SecretVM makes this workflow possible by using hardware-backed encryption to protect all data while computations take place. Developers don’t interact with the underlying hardware or cryptography. Instead, they simply work inside a private, sealed environment where their code stays invisible to everyone except them—even node operators. For the first time, developers can generate, test and analyse smart contracts with AI while keeping every detail confidential.

This shift opens new possibilities for the broader blockchain community. Developers gain a private coding partner that can streamline contract logic or catch vulnerabilities without risking leaks. Auditors can rely on AI-assisted analysis while keeping sensitive audit material protected. Enterprises working in finance, healthcare or governance finally have a path to adopt AI-driven blockchain automation without raising compliance concerns. Even decentralised organisations can run smart-contract agents that make decisions privately, without exposing internal logic on a public chain.

The system also supports secure model training and fine-tuning on encrypted datasets. This enables collaborative AI development without forcing anyone to share raw data—a meaningful step toward decentralised and privacy-preserving AI at scale.

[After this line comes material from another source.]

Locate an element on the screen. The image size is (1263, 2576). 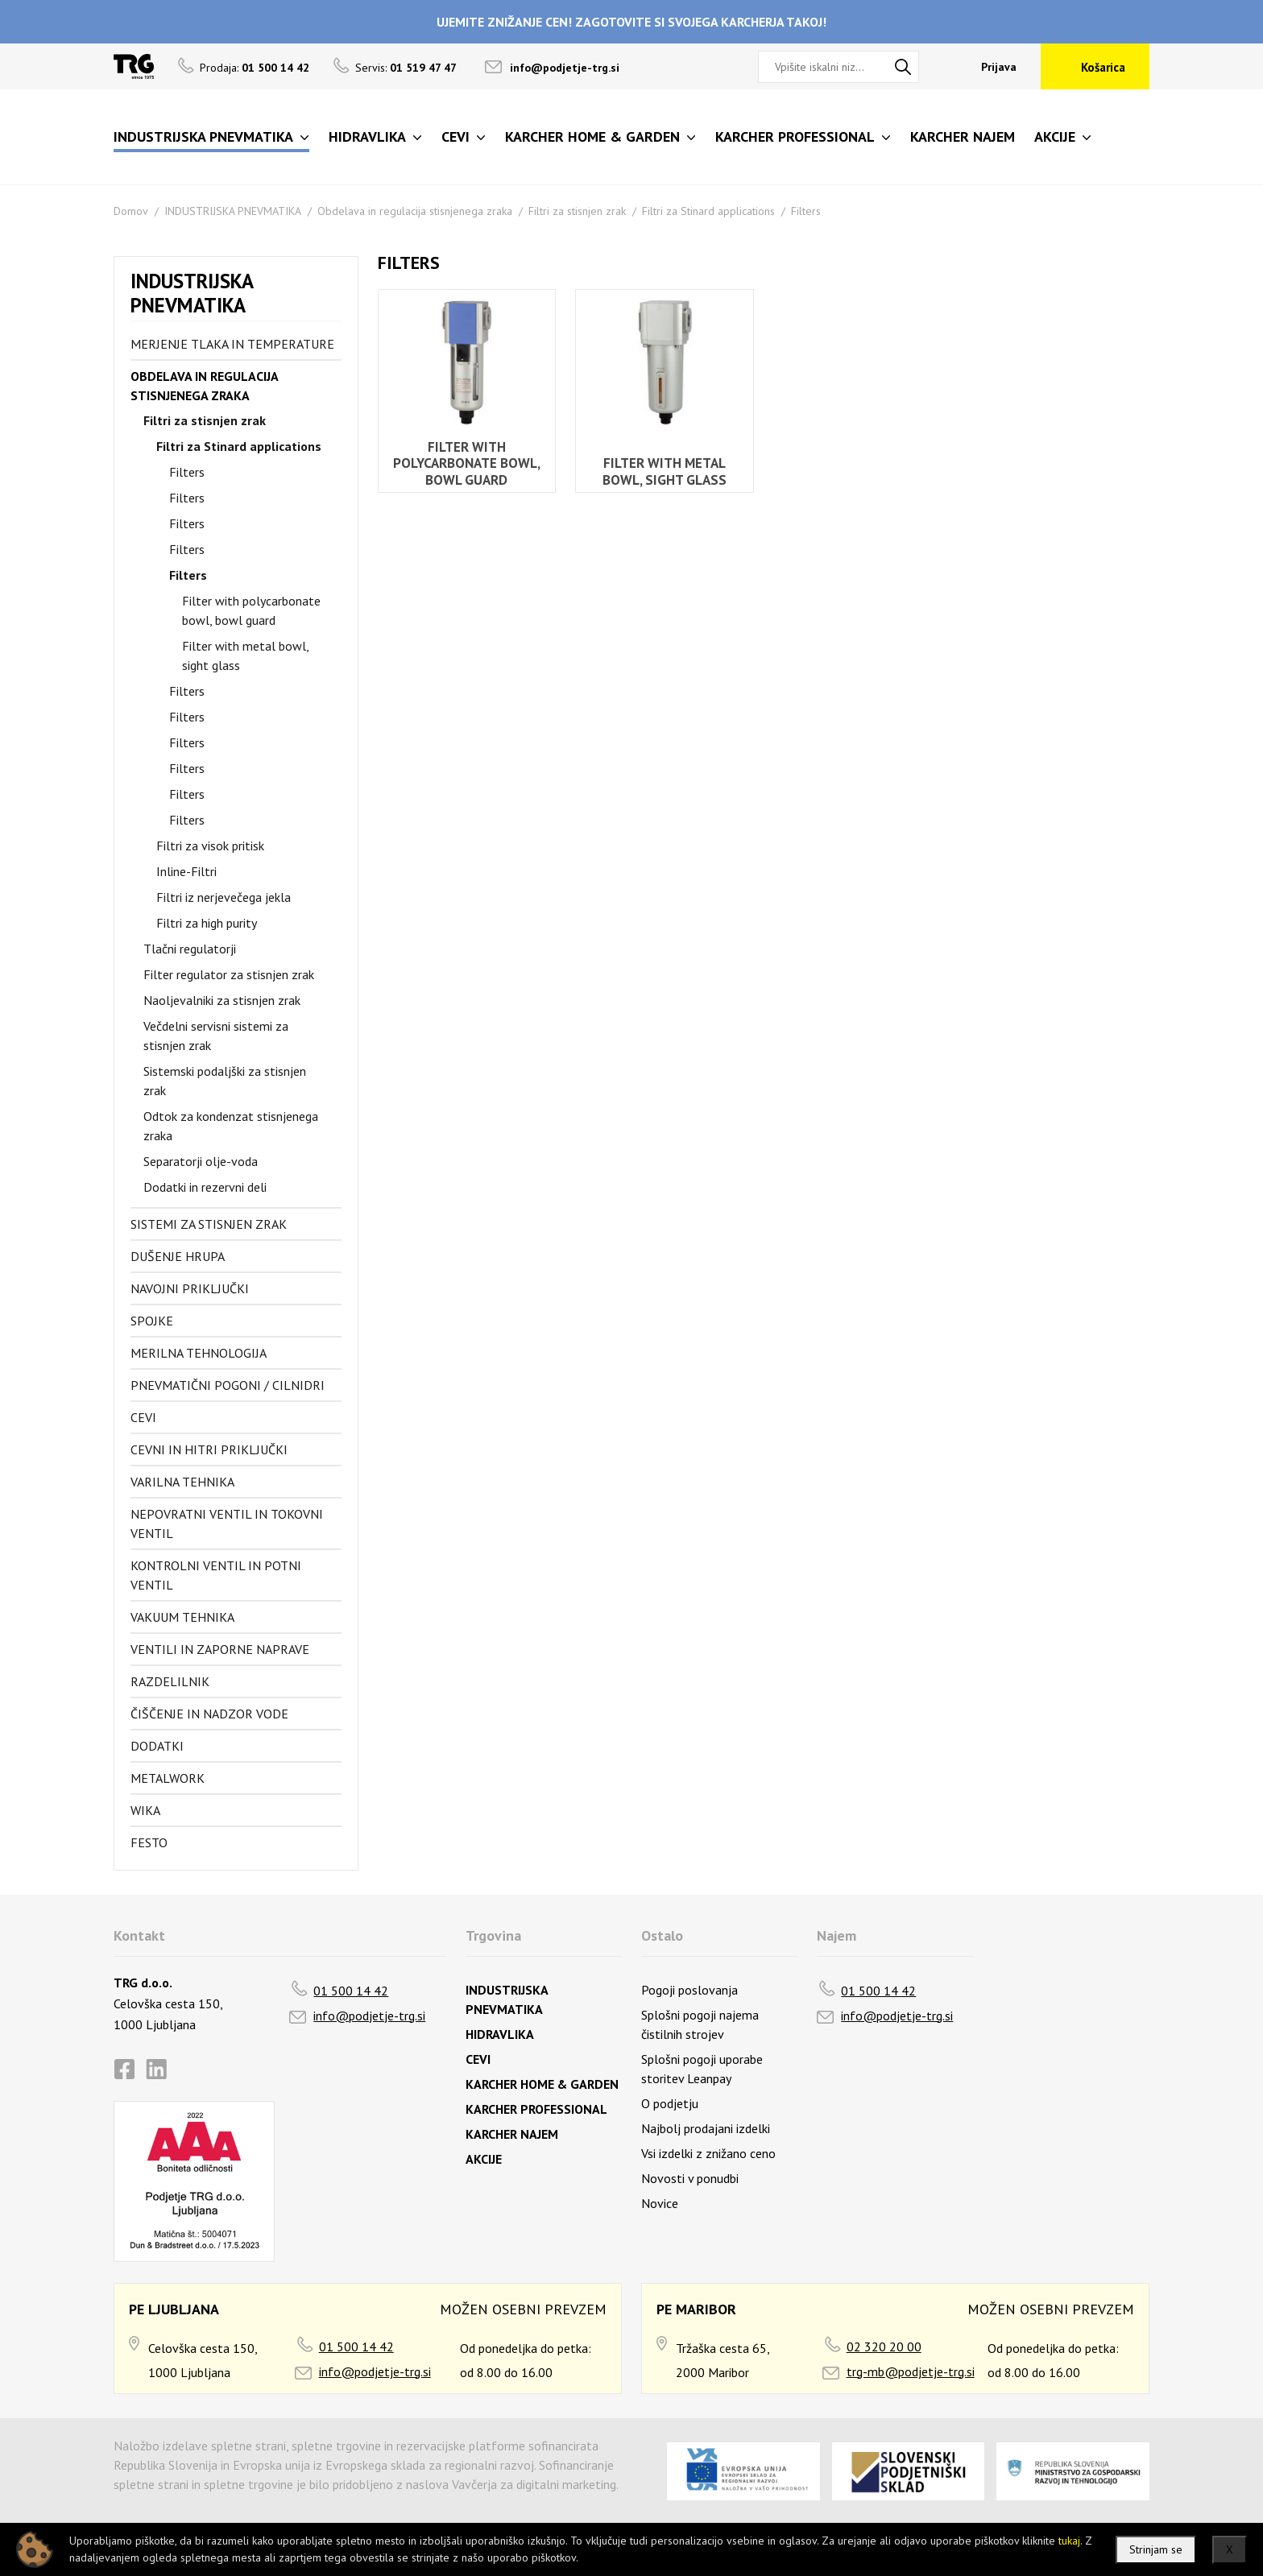
Metalwork is located at coordinates (167, 1778).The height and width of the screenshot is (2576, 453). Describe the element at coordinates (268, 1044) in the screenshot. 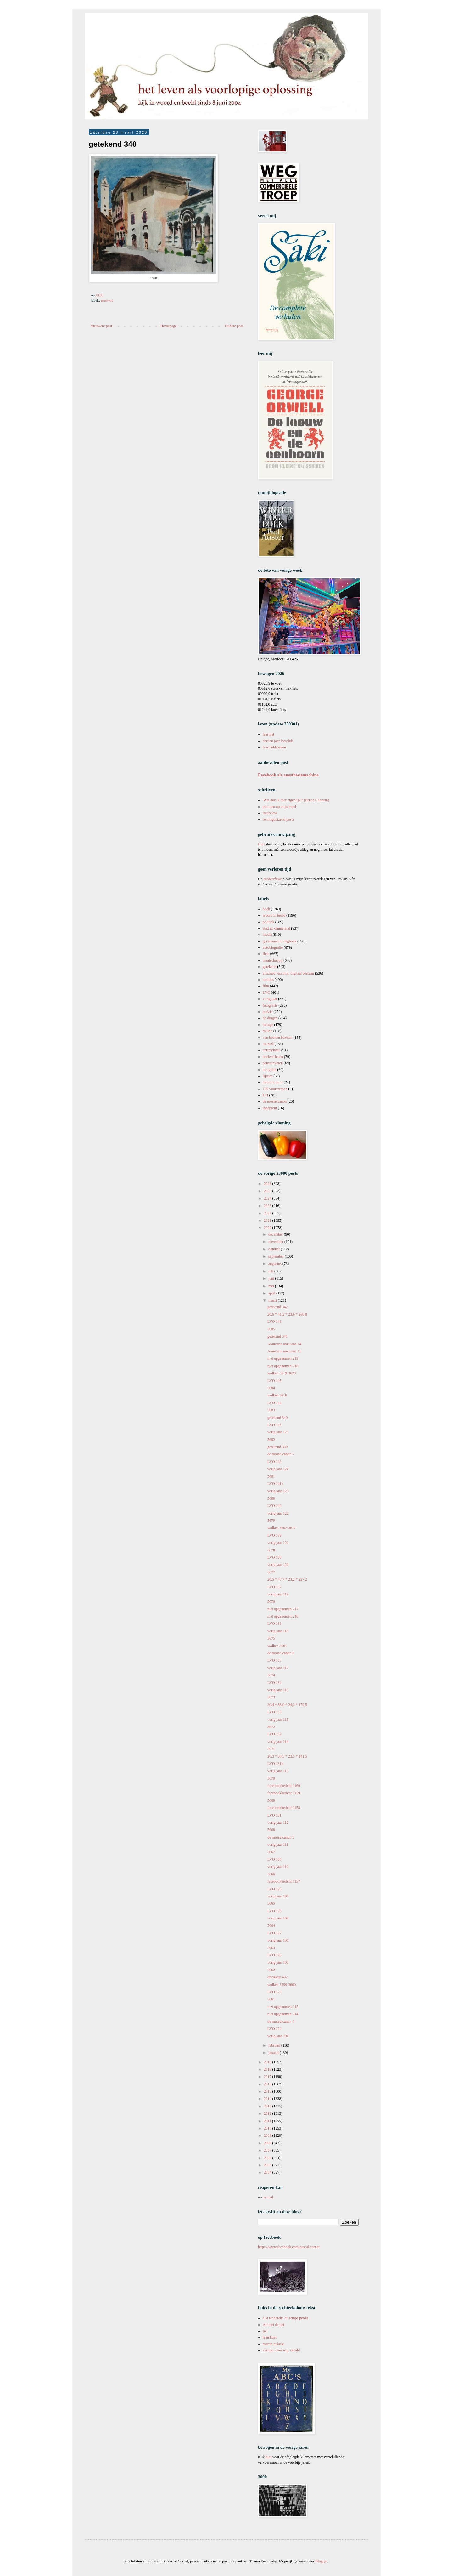

I see `muziek` at that location.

By combining specialised AI with confidential computing, ChainGPT and Secret Network are shifting the trust model of on-chain development. Instead of relying on centralised cloud AI services, developers now have a verifiable, encrypted environment where they keep full control of their code, their data and their workflow. It’s a practical solution to one of blockchain’s biggest challenges: using powerful AI tools without sacrificing privacy.

As the technology evolves, the roadmap includes confidential model fine-tuning, multi-agent AI systems and cross-chain use cases. But the core advancement is already clear: developers now have a way to use AI for smart contract development that is fast, private and verifiable—without compromising the security standards that decentralised systems rely on.